I'm going totally off-subject here but it's Sunday so it's allowed: the lack of conceptual thinking quality or quantity never had anything to do with the illustration quality or quantity, be it rendered or photoshopped or pencil or gouache. And the problem with pupils (and first of all teachers, because pupils follow their teachers' rewards) focusing on illustration instead of thinking has been around since the times of the École des Beaux Arts.

Let alone studying. Engineering students study, medicine students study, architecture students
  • 'draw' (and in the US also 'model' with cardboard and stuff!) and 'think'. No wonder we get the crappy architecture and cities we get.

    Well used, the computer increases productivity. If one is producing cr*p, one now has the power to produce a lot more cr*p. It is not the computer that should be blamed though.

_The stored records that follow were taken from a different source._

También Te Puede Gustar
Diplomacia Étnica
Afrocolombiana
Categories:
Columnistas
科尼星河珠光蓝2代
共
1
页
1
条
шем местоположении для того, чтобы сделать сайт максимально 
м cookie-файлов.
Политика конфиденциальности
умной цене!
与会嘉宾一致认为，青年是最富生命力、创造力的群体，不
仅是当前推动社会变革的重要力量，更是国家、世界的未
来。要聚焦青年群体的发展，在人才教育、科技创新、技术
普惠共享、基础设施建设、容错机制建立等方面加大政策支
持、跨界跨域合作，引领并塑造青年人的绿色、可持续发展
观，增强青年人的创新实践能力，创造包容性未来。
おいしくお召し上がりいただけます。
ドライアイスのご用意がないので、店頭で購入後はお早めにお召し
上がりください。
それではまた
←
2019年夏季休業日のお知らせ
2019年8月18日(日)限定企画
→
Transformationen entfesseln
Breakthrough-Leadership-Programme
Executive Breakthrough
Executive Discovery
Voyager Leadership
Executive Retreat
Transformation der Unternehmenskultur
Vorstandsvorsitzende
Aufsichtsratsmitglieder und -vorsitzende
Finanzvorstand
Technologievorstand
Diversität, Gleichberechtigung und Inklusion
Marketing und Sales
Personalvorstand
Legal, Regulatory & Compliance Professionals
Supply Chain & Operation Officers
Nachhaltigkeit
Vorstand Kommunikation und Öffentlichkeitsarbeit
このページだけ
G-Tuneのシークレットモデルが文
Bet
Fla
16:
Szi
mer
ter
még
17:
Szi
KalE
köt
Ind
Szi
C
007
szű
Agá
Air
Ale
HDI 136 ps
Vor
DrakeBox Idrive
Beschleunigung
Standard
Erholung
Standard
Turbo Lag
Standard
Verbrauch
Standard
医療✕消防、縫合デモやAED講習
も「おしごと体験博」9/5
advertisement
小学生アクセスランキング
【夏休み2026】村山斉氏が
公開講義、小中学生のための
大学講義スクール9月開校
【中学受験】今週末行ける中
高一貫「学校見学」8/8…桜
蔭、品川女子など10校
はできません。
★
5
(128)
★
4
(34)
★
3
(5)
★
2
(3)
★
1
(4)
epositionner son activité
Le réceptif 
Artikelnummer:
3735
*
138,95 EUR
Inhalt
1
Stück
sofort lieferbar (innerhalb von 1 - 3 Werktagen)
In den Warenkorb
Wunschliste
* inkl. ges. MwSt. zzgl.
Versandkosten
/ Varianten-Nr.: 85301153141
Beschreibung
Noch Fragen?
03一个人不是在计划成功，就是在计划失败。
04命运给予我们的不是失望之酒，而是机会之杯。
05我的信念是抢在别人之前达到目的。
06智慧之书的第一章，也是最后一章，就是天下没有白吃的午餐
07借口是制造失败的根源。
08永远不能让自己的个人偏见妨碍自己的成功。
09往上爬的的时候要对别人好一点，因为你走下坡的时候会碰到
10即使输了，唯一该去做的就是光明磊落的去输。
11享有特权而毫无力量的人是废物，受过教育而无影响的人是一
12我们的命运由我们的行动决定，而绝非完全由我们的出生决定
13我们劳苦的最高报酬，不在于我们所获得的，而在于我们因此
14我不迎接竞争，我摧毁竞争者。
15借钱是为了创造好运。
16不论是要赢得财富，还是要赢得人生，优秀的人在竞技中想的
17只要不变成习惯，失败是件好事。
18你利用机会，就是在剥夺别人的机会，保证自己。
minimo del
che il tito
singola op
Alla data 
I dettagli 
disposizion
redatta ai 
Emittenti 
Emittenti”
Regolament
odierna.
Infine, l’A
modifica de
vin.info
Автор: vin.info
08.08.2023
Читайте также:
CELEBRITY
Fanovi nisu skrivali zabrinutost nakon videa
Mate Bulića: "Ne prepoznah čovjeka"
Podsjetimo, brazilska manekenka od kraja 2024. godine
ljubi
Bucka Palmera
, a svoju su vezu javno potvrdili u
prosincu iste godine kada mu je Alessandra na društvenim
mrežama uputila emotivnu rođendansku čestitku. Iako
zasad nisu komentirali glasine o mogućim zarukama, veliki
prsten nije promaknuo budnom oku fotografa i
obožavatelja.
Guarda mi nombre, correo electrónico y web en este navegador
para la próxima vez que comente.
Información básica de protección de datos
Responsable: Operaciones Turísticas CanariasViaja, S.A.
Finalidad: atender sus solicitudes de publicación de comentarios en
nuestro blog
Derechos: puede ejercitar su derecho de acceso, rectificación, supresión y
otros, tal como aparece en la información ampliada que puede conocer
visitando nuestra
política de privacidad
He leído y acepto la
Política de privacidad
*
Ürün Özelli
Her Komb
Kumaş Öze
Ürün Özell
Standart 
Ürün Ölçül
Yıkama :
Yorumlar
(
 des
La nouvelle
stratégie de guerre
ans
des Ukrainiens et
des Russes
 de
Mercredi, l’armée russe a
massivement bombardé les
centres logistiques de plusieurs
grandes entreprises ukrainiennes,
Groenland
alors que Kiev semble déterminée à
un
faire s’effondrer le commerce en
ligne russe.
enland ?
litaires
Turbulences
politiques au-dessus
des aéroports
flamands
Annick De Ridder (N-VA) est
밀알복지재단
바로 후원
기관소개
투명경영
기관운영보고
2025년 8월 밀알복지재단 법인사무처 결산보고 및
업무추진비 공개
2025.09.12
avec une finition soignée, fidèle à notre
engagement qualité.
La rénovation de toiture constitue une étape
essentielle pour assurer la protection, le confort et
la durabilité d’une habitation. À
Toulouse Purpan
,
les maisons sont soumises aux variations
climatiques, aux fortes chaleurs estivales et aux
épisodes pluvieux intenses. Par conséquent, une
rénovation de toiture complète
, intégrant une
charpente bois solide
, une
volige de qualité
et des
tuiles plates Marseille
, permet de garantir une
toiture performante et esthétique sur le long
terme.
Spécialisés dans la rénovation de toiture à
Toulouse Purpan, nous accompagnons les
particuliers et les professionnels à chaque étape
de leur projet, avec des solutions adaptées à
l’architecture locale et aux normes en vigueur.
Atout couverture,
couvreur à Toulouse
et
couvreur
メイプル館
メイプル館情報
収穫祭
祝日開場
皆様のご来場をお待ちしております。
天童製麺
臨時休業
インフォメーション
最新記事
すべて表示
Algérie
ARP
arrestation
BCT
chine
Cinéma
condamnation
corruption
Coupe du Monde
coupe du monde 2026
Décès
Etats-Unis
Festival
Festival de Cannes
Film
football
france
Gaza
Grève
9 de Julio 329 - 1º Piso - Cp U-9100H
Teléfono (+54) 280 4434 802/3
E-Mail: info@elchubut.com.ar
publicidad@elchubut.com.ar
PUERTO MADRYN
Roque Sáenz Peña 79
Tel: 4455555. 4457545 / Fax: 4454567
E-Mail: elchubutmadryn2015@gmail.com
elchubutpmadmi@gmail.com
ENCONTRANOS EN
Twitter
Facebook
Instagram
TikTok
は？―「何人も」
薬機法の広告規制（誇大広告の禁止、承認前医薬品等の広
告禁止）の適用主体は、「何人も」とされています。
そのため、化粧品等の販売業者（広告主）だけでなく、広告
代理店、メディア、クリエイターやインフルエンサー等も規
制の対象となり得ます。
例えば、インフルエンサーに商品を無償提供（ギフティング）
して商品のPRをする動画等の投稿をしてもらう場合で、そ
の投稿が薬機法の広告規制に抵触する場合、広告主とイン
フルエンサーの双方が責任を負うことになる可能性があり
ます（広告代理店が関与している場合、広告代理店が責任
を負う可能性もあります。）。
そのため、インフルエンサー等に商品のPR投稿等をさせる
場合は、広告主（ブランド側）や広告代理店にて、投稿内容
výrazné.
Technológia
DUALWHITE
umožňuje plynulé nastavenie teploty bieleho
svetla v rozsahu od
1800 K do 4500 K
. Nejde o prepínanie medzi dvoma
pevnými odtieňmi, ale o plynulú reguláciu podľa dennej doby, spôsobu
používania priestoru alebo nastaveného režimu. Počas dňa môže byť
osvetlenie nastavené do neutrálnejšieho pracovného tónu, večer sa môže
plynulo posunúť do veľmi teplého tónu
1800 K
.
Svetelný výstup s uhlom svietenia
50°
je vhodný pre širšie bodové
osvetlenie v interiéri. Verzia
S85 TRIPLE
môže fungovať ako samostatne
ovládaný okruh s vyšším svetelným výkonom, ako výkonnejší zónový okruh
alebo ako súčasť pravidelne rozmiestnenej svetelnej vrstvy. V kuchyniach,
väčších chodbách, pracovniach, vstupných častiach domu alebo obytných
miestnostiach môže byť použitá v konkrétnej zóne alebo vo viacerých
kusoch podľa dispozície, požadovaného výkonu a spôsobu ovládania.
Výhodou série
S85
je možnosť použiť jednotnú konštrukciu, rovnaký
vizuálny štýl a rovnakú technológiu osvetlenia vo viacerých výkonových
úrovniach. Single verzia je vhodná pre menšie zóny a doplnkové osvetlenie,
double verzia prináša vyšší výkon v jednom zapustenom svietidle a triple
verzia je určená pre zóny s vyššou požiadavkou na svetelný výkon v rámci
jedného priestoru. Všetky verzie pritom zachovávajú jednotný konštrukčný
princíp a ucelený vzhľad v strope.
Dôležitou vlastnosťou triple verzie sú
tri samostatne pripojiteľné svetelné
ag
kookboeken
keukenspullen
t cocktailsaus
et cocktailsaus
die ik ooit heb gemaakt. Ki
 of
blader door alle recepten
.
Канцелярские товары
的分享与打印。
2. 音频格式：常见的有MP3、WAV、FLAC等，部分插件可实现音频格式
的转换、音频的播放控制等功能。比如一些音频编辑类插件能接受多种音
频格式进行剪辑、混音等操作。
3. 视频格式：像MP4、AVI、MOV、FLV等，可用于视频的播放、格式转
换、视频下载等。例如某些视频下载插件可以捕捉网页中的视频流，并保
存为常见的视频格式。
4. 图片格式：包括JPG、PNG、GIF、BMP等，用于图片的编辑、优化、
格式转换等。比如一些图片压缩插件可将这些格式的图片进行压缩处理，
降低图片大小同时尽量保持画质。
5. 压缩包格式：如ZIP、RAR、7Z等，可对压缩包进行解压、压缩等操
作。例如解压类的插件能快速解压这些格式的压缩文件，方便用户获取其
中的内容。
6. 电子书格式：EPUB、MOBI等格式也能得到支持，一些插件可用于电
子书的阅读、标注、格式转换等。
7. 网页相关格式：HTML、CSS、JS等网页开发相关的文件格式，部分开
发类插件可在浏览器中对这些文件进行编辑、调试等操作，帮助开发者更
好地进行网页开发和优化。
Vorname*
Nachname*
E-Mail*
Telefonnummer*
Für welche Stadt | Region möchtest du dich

  • an exception made here for the lucky ones studying in some schools in Germany, Holland and Switzerland, Scandinavia, a few in the UK and Commonwealth, and I don't know but would guess Japan.
  • Anonymous
    Not applicable
    Ignacio wrote:
    Well used, the computer increases productivity. If one is producing cr*p, one now has the power to produce a lot more cr*p. It is not the computer that should be blamed though.
    .

    I agree completely! The context to which I was speaking was in architectural schools where students are too often tempted to use computer design/graphics as a substitute for hard work and creative thought. A large format, full color inkjet formZ, Photoshop wonder can fool most students and unfortunately a lot of professors. I know I have become so infatuated with a cad model that I have lost sight of essential concepts.

    Remember when "clip art" first became popular? At first, it seemed like any five year old could be a graphic designer. Now, bad clip art looks just like what it is....... an assemblage of unrelated forms.

    My complaint is not with computers, rather it is how we use them and maybe more significantly what we expect them to do for us. A topic with much to think about!